Chapter Three: Lake Baikal, Olkhon Island

9 september 2016 - Irkutsk, Rusland

The road to olkhon island was a bumpy one, on the island there are no flat roads, who cares. The beautiful scenary requires all my attention. For my sake I am driving in a limousine. Of course I am in a little Chinese bus which you hardly can call a bus, super mini van is more appropriate, made for the smallest persons on earth, just like me.
Together with the girl from Taiwan, Ching and my dutch fellow travellers, Rogier and Marjolijn we arrive in Khuzhir, the capital of Olkhon Island. I thought it was a little island, but we are in Russia, so with a lengte of 74 km you hardly can call it little. Baikal lake has a length of 640 km, and at some points 80 km wide. We arrive nearly at the sunset, I still chose the sunset before a shower, despite that I have the feeling that filies swarming around me. 
I sleep in a wooden hostel, but all the buildings have been made of wood. There's some nice craftsmanship in the wooden houses. All this creates a fairytale atmosphere.
And now first things first, a shower. Despite that it is little shower, it feels like I am under a waterfall.

The next day I decide to rent a mountainbike to explore the island, Ching is joining me. The landscape is very hilly, up to 700 meters high and with no single flat road, it has become a tougher challenge than I imagined. Although it is an excellent mountainbike course. After 5 km Ching is heading back, too intensive for her. I over estimated myself a bit and after 30 km I decide to go back, but not before I take a dive in the Baikal lake. I am in such a remote place, that I ran completely naked in the lake. With a temperature of 14 degreece, I am running faster out the lake. I heard the water of the lake is so pure that I can drink, ahh what the F*ck, Why not....I am thirsty!
Close to the place where I took my dive I chilled for a while, it is such a remote place that I hear nothing. Now I hear the sound of silence, this is why I made this trip, already looking forward to the Gobi desert: the combination of the sound of silence, the greatness of nothing, lying on the grass watching the milkyway....what else can I wish for.
 A bit further I hear something singing, the singing beaches, everytime when the water recovers from a little wave it goes through little polished stones, this makes a gentle sound and is nicknamed, the singing beaches.

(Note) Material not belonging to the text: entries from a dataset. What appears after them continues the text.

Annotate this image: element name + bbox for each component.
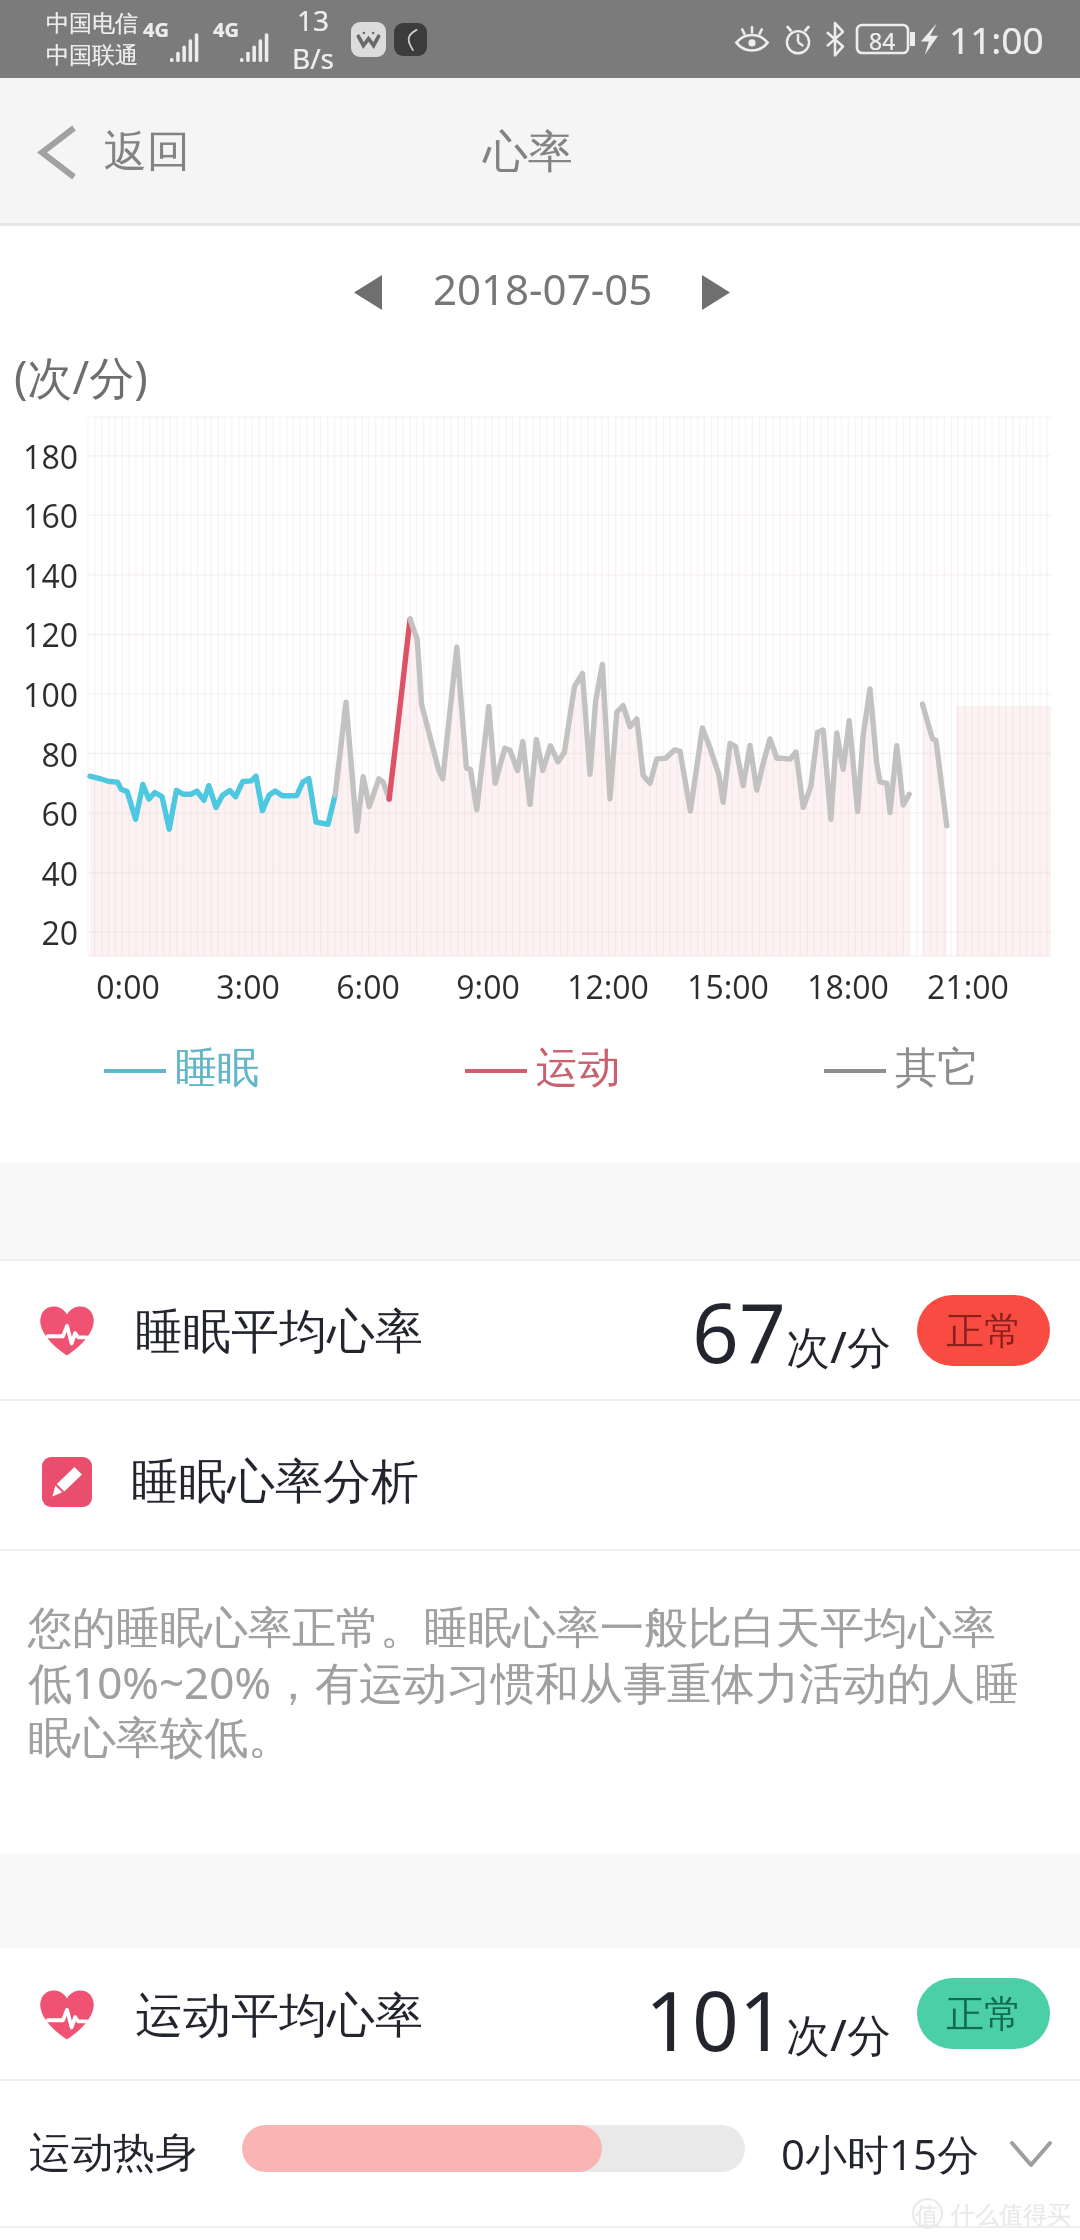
- staticText: 2018-07-05: [433, 260, 653, 317]
- button[interactable]: 睡眠心率分析: [0, 1401, 1080, 1549]
- staticText: 15:00: [658, 965, 798, 1009]
- staticText: 返回: [104, 125, 190, 179]
- staticText: 13: [297, 1, 330, 39]
- staticText: 什么值得买: [951, 2200, 1071, 2230]
- staticText: 睡眠: [175, 1042, 259, 1095]
- staticText: B/s: [292, 39, 335, 77]
- staticText: 160: [0, 494, 78, 538]
- staticText: 0:00: [58, 965, 198, 1009]
- staticText: 6:00: [298, 965, 438, 1009]
- staticText: 次/分: [786, 1316, 891, 1376]
- staticText: 80: [0, 733, 78, 777]
- staticText: 运动平均心率: [135, 1986, 423, 2046]
- button[interactable]: 睡眠平均心率: [0, 1261, 1080, 1399]
- staticText: 12:00: [538, 965, 678, 1009]
- staticText: 101: [645, 1963, 786, 2075]
- staticText: 18:00: [778, 965, 918, 1009]
- staticText: 120: [0, 613, 78, 657]
- staticText: 67: [692, 1275, 786, 1387]
- button[interactable]: 运动热身: [0, 2081, 1080, 2226]
- staticText: 次/分: [786, 2004, 891, 2064]
- button[interactable]: 运动: [465, 1044, 620, 1097]
- staticText: 40: [0, 852, 78, 896]
- staticText: 20: [0, 911, 78, 955]
- staticText: 心率: [483, 124, 573, 181]
- staticText: 0小时15分: [781, 2125, 980, 2182]
- staticText: 运动热身: [29, 2127, 197, 2180]
- staticText: 睡眠平均心率: [135, 1302, 423, 1362]
- button[interactable]: 其它: [824, 1044, 979, 1097]
- staticText: 11:00: [949, 14, 1044, 64]
- staticText: 您的睡眠心率正常。睡眠心率一般比白天平均心率低10%~20%，有运动习惯和从事重…: [28, 1601, 1026, 1766]
- button[interactable]: 返回: [0, 109, 216, 195]
- staticText: 值: [915, 2201, 939, 2231]
- staticText: 60: [0, 792, 78, 836]
- staticText: 140: [0, 554, 78, 598]
- staticText: 180: [0, 435, 78, 479]
- staticText: 3:00: [178, 965, 318, 1009]
- staticText: 4G: [213, 16, 239, 43]
- button[interactable]: Previous day: [330, 263, 406, 322]
- button[interactable]: 睡眠: [104, 1044, 259, 1097]
- staticText: 中国联通: [46, 41, 138, 70]
- staticText: 4G: [143, 16, 169, 43]
- staticText: 21:00: [898, 965, 1038, 1009]
- staticText: 正常: [946, 1990, 1022, 2038]
- staticText: 睡眠心率分析: [131, 1452, 419, 1512]
- staticText: 运动: [536, 1042, 620, 1095]
- staticText: (次/分): [14, 346, 148, 407]
- button[interactable]: 运动平均心率: [0, 1948, 1080, 2079]
- staticText: 9:00: [418, 965, 558, 1009]
- staticText: 正常: [946, 1307, 1022, 1355]
- staticText: 中国电信: [46, 9, 138, 38]
- staticText: 其它: [895, 1042, 979, 1095]
- staticText: 84: [869, 25, 896, 53]
- staticText: 100: [0, 673, 78, 717]
- button[interactable]: Next day: [678, 263, 754, 322]
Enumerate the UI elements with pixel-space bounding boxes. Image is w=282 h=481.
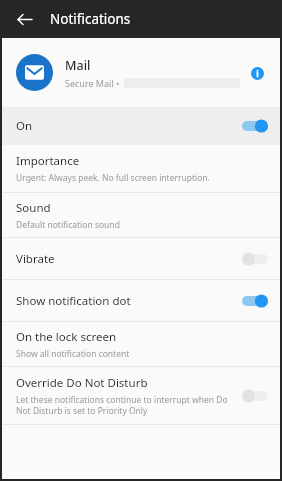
button[interactable]: Mail <box>2 38 280 107</box>
staticText: On the lock screen <box>16 329 117 345</box>
staticText: Let these notifications continue to inte… <box>16 394 234 416</box>
button[interactable]: Sound <box>2 193 280 237</box>
staticText: Vibrate <box>16 251 240 267</box>
button[interactable]: Importance <box>2 145 280 192</box>
staticText: Mail <box>65 57 91 74</box>
button[interactable]: Vibrate <box>2 238 280 279</box>
staticText: Sound <box>16 200 51 216</box>
staticText: Show notification dot <box>16 293 240 309</box>
button[interactable]: On the lock screen <box>2 322 280 366</box>
staticText: Show all notification content <box>16 348 130 360</box>
staticText: On <box>16 118 240 134</box>
staticText: Notifications <box>50 10 131 28</box>
staticText: Default notification sound <box>16 219 120 231</box>
button[interactable]: Override Do Not Disturb <box>2 367 280 424</box>
button[interactable]: On <box>2 107 280 145</box>
button[interactable]: App info <box>244 60 270 86</box>
button[interactable]: Show notification dot <box>2 280 280 321</box>
staticText: Secure Mail • <box>65 77 120 89</box>
staticText: Override Do Not Disturb <box>16 375 148 391</box>
button[interactable]: Back <box>9 4 39 34</box>
staticText: Importance <box>16 153 80 169</box>
staticText: Urgent: Always peek. No full screen inte… <box>16 172 210 184</box>
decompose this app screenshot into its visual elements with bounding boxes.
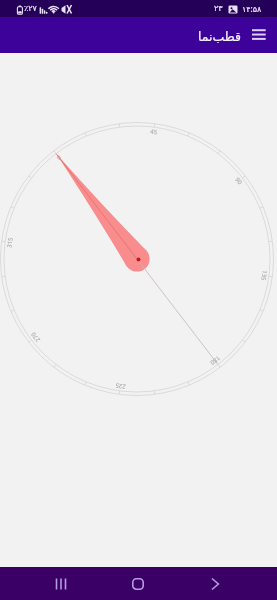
button[interactable]: Back: [199, 568, 231, 600]
button[interactable]: Home: [122, 568, 154, 600]
staticText: قطب‌نما: [198, 29, 242, 44]
button[interactable]: Recents: [45, 568, 77, 600]
staticText: ۲۳: [214, 4, 223, 13]
button[interactable]: Menu: [247, 25, 271, 49]
staticText: ۱۴:۵۸: [242, 3, 262, 14]
staticText: ٪۲۷: [24, 4, 37, 13]
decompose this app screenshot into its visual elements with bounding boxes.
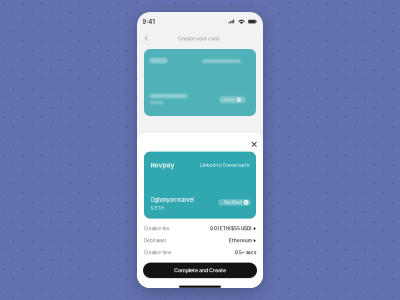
staticText: Create your card [178,35,219,42]
staticText: 9:41 [142,18,154,25]
button[interactable]: Complete and Create [143,263,257,278]
staticText: 0.01 ETH($55 USD) [210,226,252,231]
staticText: Complete and Create [174,267,226,274]
button[interactable]: Creation fee [144,223,256,235]
button[interactable]: Back [142,33,154,44]
staticText: 0.5~ secs [235,250,256,255]
staticText: 5 ETH [150,205,164,211]
staticText: Creation fee [144,226,170,231]
staticText: Verified [224,200,242,205]
staticText: Ethereum [229,238,252,243]
staticText: Revpay [150,161,174,169]
staticText: Linked to Owneruath [200,162,250,168]
button[interactable]: Creation time [144,247,256,259]
staticText: Creation time [144,250,172,255]
staticText: Oghonyon marvel [150,197,194,203]
button[interactable]: Close [249,139,260,150]
staticText: Debit asset [144,238,166,243]
button[interactable]: Debit asset [144,235,256,247]
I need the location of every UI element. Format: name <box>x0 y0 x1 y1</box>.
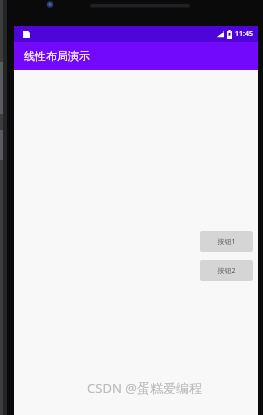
staticText: 11:45 <box>235 29 253 39</box>
staticText: CSDN @蛋糕爱编程 <box>87 379 202 397</box>
staticText: 按钮1 <box>217 237 236 247</box>
staticText: 线性布局演示 <box>24 49 90 63</box>
staticText: 按钮2 <box>217 266 236 276</box>
button[interactable]: 按钮2 <box>200 260 253 281</box>
button[interactable]: 按钮1 <box>200 231 253 252</box>
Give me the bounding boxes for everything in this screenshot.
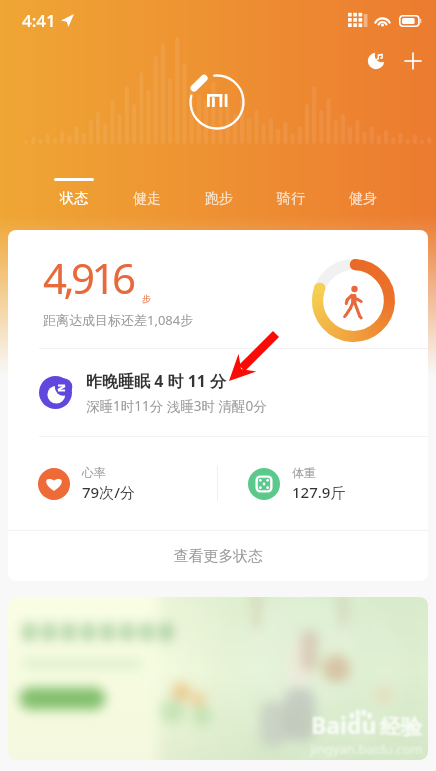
staticText: 深睡1时11分 浅睡3时 清醒0分	[86, 397, 267, 415]
staticText: Bai	[311, 709, 347, 740]
staticText: 经验	[380, 714, 422, 740]
staticText: 体重	[292, 465, 316, 480]
staticText: 骑行	[277, 190, 305, 208]
button[interactable]: 体重	[218, 465, 428, 502]
button[interactable]: Add device	[392, 40, 434, 82]
button[interactable]: 跑步	[183, 168, 255, 208]
staticText: 昨晚睡眠 4 时 11 分	[86, 370, 227, 392]
staticText: 距离达成目标还差1,084步	[43, 311, 194, 329]
staticText: 4:41	[22, 9, 56, 32]
button[interactable]: 健身	[327, 168, 399, 208]
staticText: jingyan.baidu.com	[310, 740, 423, 758]
staticText: 心率	[82, 465, 106, 480]
staticText: 查看更多状态	[174, 547, 263, 566]
button[interactable]: Promotion banner	[8, 597, 428, 760]
button[interactable]: 昨晚睡眠 4 时 11 分	[8, 349, 428, 436]
staticText: 健走	[133, 190, 161, 208]
button[interactable]: 骑行	[255, 168, 327, 208]
button[interactable]: 心率	[8, 465, 217, 502]
staticText: du	[347, 709, 377, 740]
staticText: 跑步	[205, 190, 233, 208]
button[interactable]: 状态	[37, 168, 110, 208]
button[interactable]: Mi Band	[183, 67, 253, 137]
staticText: 4,916	[43, 249, 133, 306]
staticText: 79次/分	[82, 482, 135, 502]
staticText: 步	[142, 293, 151, 304]
staticText: 127.9斤	[292, 482, 346, 502]
button[interactable]: 查看更多状态	[8, 531, 428, 581]
button[interactable]: Sleep music	[355, 40, 397, 82]
staticText: 状态	[60, 190, 88, 208]
button[interactable]: 健走	[110, 168, 183, 208]
staticText: 健身	[349, 190, 377, 208]
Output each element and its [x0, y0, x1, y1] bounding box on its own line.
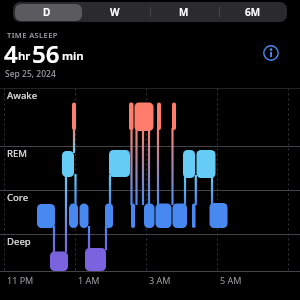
button[interactable]: M: [149, 2, 218, 22]
staticText: Awake: [7, 89, 38, 102]
staticText: 4: [4, 37, 18, 70]
staticText: Core: [7, 191, 29, 204]
staticText: 11 PM: [7, 274, 34, 286]
staticText: 3 AM: [149, 274, 171, 286]
staticText: TIME ASLEEP: [7, 30, 58, 40]
staticText: Deep: [7, 235, 31, 248]
button[interactable]: D: [13, 2, 81, 22]
staticText: 5 AM: [220, 274, 242, 286]
staticText: hr: [18, 48, 31, 64]
staticText: W: [110, 5, 120, 19]
staticText: D: [43, 5, 51, 19]
button[interactable]: W: [81, 2, 149, 22]
staticText: REM: [7, 147, 28, 160]
button[interactable]: 6M: [218, 2, 287, 22]
staticText: 6M: [245, 5, 261, 19]
staticText: min: [62, 48, 84, 64]
button[interactable]: [262, 44, 280, 62]
staticText: M: [179, 5, 189, 19]
staticText: 56: [32, 37, 60, 70]
staticText: 1 AM: [78, 274, 100, 286]
staticText: Sep 25, 2024: [5, 68, 56, 80]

Just closed my eyes for 20 minutes and heard how the stones sang to me. Did I already thought about my future, not yet, just not yet..

On my way back I died three times on my bike, everything hurts; wristles, ellbowes, legs, knees you name it, halleluja to the flat roads in the Netherlands. During my physical  agony 3 vans of Chinese catch up on me, to them I am a kind of a an attraction. They are filming, taking pictures and yelling encouraging to me as only Chinese people can do. I would rather see it that they see me as a film star. I curse a couple times and my battle to cycle 'home' endures.
When I arrive at the hostel, my endurance were not unnoticed. A massage was offered by one of my female admirer along the road and so I still finished the day with a happy end.

The next day I am hiking with my spanish friend Jesus, who I met again on the island again. But first some quality time on the toilet, mmhhh it just took me less than 2 minutes, not good! Right, the pure water in the lake.. I thought my stomach was stronger, so I reach out to my little helper, my black pall, my friend in big needs: Norit.
We hike to the top of some hills which gave us a wonderfull view of the island and the lake, I almost get spirutual. A shame that I forgot my camera. A pity that I am staying here just 2,5 days, I could roam here for a week or more.

Next stop Irkutsk, Hehe finally....Irkutsk city of the Lada's and kamper wagons (pimped cars). I exaggerate of course about the lada's, but not about the kamper wagons, fast and the furious wanna-bees. Irkutsk is not that special, but the hotel is nice and a shower for myself is even more nicer. One day relaxing and than on the train again. The food in Irkutsk is delicious, especially the Omul fish, a fancy dinner for just 20 euro's. I meet some Russians in the restaurant, 1 guy, 2 ladies and we start drinking vodka. It became a late night and I wasn't feeling that well the next day. That's all I have to say about that night..

Mongolia and the Gobi desert are waiting, Genghis Kahn is calling.